= Assigned task =
Please count the lines in the entries below that include the word "КЕРЧЕНСКАЯ", and give only the number.
+ + + + + + +
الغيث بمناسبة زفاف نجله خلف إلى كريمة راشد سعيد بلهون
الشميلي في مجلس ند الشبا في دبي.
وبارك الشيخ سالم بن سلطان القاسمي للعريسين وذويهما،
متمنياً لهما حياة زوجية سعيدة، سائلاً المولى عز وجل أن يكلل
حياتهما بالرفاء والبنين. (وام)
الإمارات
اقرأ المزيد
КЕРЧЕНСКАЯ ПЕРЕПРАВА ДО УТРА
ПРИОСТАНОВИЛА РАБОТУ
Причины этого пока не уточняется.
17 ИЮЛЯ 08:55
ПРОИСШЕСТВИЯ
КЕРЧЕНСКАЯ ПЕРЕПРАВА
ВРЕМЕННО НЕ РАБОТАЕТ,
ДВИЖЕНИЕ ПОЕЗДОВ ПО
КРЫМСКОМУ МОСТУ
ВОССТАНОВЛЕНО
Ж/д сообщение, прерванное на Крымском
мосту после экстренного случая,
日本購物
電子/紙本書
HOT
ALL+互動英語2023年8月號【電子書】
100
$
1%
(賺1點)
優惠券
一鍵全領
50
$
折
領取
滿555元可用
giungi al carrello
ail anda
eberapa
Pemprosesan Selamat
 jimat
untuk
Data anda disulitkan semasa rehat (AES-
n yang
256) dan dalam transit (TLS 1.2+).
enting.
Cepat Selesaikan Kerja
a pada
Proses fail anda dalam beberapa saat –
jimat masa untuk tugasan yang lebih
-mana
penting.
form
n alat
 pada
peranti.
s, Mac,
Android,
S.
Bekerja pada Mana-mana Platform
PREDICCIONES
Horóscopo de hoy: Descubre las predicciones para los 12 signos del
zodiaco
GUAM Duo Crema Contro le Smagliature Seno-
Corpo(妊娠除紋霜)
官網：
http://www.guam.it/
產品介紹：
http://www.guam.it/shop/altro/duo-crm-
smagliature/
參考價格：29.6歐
+ + + + + + +
= Reply to the exercise =
2